THE TASK -> Omit any picture, and return the remaining data exactly as written.

Dataset entries:
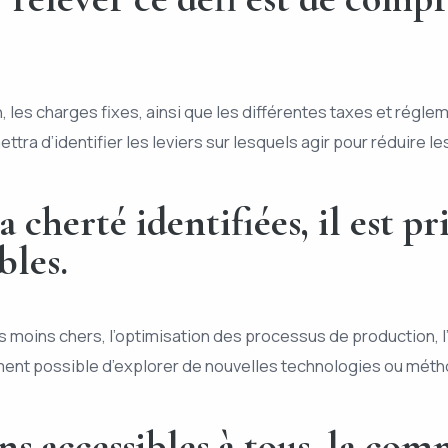
n, les charges fixes, ainsi que les différentes taxes et régl
ra d’identifier les leviers sur lesquels agir pour réduire le
la cherté identifiées, il est 
bles.
s moins chers, l’optimisation des processus de production, 
ment possible d’explorer de nouvelles technologies ou métho
ns accessibles à tous, la co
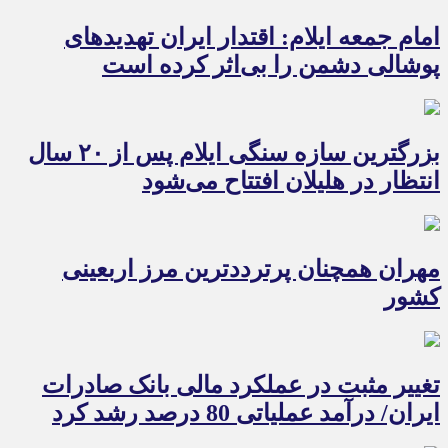
امام جمعه ایلام: اقتدار ایران تهدیدهای
پوشالی دشمن را بی‌اثر کرده است
بزرگترین سازه سنگی ایلام پس از ۲۰ سال
انتظار در هلیلان افتتاح می‌شود
مهران همچنان پرترددترین مرز اربعینی
کشور
تغییر مثبت در عملکرد مالی بانک صادرات
ایران/ درآمد عملیاتی 80 درصد رشد کرد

COMPLETED TASK ->
n, les charges fixes, ainsi que les différentes taxes et régl
ra d’identifier les leviers sur lesquels agir pour réduire le
la cherté identifiées, il est 
bles.
s moins chers, l’optimisation des processus de production, 
ment possible d’explorer de nouvelles technologies ou métho
ns accessibles à tous, la co
امام جمعه ایلام: اقتدار ایران تهدیدهای
پوشالی دشمن را بی‌اثر کرده است
بزرگترین سازه سنگی ایلام پس از ۲۰ سال
انتظار در هلیلان افتتاح می‌شود
مهران همچنان پرترددترین مرز اربعینی
کشور
تغییر مثبت در عملکرد مالی بانک صادرات
ایران/ درآمد عملیاتی 80 درصد رشد کرد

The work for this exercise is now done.